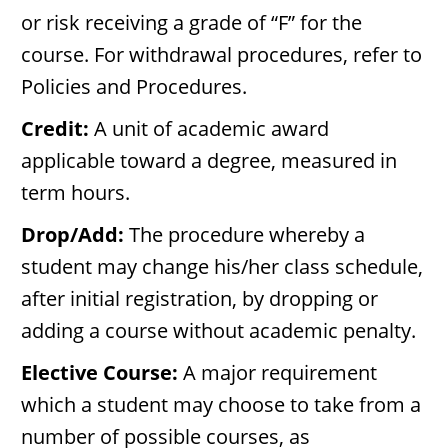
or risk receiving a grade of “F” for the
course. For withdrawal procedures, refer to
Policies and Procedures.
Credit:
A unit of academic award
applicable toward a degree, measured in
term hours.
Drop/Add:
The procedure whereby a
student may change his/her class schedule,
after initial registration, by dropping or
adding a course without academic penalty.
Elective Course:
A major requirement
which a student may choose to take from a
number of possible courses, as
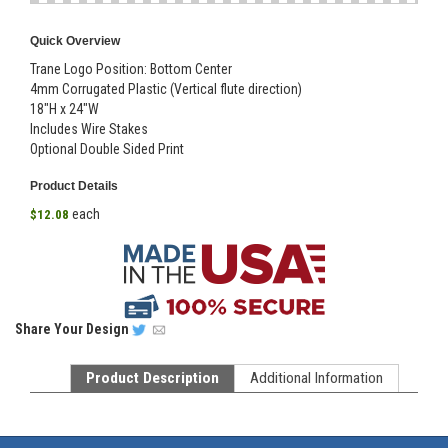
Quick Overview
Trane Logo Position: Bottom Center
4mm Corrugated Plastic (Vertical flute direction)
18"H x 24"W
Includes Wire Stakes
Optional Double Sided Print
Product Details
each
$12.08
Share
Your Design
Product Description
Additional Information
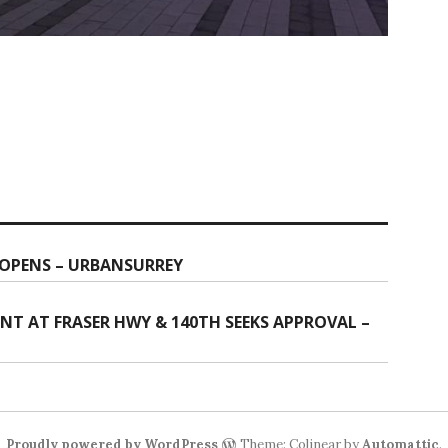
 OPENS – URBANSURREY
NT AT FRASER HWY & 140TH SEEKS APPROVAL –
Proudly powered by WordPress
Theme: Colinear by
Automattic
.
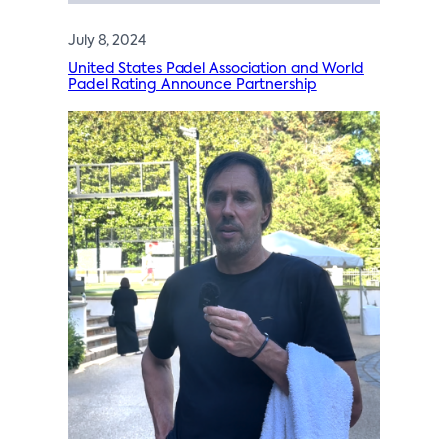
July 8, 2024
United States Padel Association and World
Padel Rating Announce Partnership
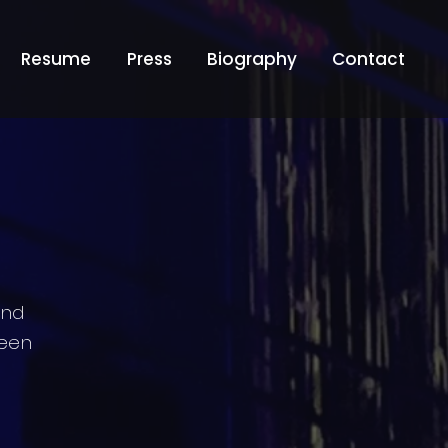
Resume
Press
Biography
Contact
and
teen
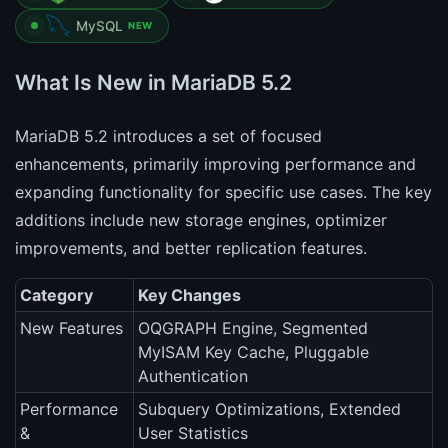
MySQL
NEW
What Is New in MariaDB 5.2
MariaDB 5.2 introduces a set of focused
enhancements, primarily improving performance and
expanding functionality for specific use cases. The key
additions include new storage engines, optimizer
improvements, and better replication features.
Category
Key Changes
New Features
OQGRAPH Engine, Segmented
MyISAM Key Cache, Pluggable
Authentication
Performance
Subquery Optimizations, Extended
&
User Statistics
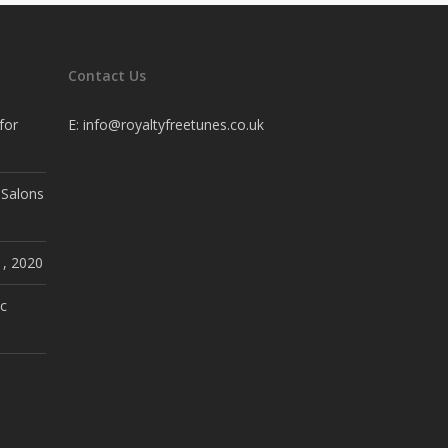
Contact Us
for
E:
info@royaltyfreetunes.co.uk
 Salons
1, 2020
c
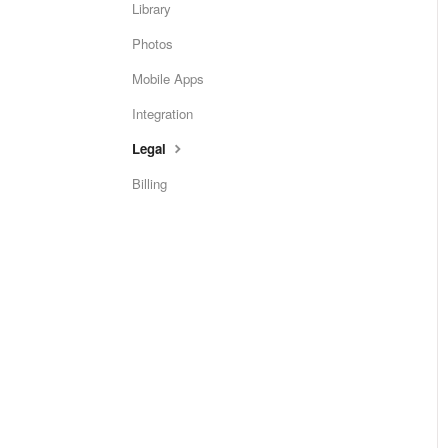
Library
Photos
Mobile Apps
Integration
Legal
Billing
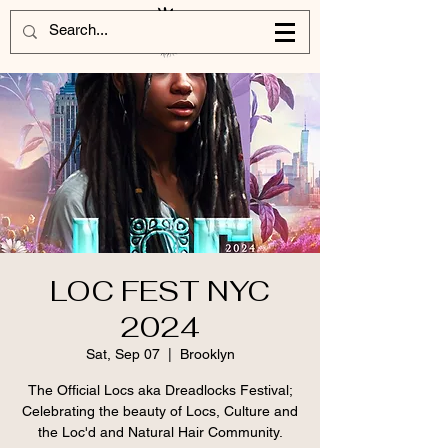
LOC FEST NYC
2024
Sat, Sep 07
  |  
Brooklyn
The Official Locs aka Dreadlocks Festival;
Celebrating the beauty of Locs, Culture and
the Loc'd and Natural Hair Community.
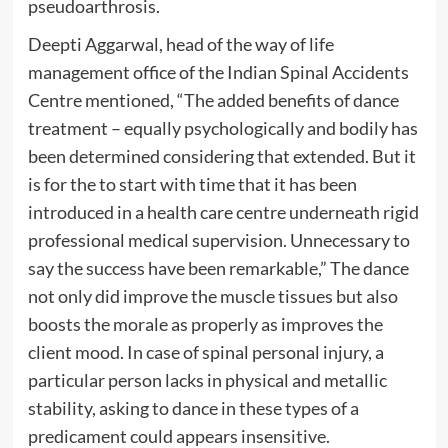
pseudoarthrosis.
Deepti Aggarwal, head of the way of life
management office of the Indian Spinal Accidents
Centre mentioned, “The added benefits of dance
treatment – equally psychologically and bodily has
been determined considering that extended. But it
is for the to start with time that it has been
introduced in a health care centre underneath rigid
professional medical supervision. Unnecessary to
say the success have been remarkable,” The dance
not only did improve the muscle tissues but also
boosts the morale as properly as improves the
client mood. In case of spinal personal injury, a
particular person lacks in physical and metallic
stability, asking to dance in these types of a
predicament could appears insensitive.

-.-.-

* PROBLEM TO SOLVE
Search the data above for the word "Product" and report how many lines contain it, with nothing further.

* RESPONSE TO THE EXERCISE
2